'''
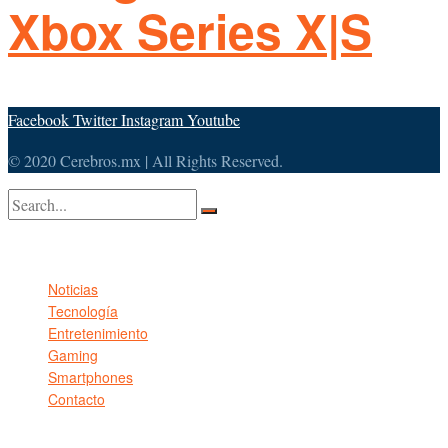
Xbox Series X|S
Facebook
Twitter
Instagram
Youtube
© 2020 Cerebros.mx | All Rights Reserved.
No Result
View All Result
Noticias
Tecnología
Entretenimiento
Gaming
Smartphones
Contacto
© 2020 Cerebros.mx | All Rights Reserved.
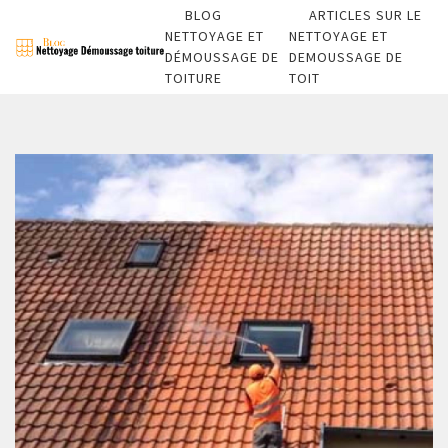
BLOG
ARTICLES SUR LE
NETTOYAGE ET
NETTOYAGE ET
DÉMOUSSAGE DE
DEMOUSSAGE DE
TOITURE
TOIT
'''
'''
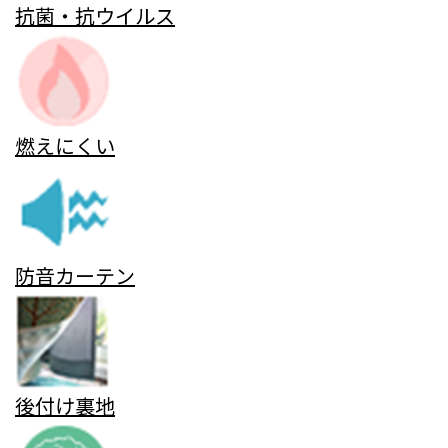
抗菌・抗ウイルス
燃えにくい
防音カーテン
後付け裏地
'''
◆ Task prompt
Please return the data above exactly as it stands from the line with "Xbox Series X|S" to the line with "DÉMOUSSAGE DE", keeping both of those lines but none of the pictures.

◆ Solution
Xbox Series X|S
Facebook
Twitter
Instagram
Youtube
© 2020 Cerebros.mx | All Rights Reserved.
No Result
View All Result
Noticias
Tecnología
Entretenimiento
Gaming
Smartphones
Contacto
© 2020 Cerebros.mx | All Rights Reserved.
BLOG
ARTICLES SUR LE
NETTOYAGE ET
NETTOYAGE ET
DÉMOUSSAGE DE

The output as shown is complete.